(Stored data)
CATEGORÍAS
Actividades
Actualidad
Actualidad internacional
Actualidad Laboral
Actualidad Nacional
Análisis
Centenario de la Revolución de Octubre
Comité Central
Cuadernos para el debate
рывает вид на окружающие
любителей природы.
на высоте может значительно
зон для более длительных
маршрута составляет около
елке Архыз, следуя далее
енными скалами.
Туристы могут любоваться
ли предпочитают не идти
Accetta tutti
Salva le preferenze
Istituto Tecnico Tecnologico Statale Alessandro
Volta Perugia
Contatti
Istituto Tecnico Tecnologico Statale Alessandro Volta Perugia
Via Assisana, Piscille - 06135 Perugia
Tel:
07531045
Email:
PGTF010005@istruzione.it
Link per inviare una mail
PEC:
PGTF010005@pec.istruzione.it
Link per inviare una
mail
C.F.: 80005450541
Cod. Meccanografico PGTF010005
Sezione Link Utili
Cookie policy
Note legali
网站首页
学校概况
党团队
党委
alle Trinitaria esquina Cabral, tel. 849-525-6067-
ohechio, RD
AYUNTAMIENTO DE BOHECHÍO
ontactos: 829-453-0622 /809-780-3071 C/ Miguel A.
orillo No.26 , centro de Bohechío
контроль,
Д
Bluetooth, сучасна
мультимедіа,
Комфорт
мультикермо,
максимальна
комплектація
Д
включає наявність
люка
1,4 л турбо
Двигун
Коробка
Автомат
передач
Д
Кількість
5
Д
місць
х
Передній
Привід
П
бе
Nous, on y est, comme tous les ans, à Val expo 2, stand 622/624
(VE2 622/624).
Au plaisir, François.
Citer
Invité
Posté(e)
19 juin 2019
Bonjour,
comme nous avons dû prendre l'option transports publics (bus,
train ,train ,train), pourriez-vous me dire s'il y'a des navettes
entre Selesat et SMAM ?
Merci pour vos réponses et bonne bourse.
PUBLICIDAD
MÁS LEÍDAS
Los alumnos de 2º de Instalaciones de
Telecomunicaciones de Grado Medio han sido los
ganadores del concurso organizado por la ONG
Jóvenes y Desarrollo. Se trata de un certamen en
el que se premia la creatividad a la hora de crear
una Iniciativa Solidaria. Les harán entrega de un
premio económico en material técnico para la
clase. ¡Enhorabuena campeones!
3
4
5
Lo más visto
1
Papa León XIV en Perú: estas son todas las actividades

**Prompt:**
Each line from the top of the records down to the one with "елке Архыз, следуя далее" must be retyped exactly; include both ends and nothing else.

**Answer space:**
CATEGORÍAS
Actividades
Actualidad
Actualidad internacional
Actualidad Laboral
Actualidad Nacional
Análisis
Centenario de la Revolución de Octubre
Comité Central
Cuadernos para el debate
рывает вид на окружающие
любителей природы.
на высоте может значительно
зон для более длительных
маршрута составляет около
елке Архыз, следуя далее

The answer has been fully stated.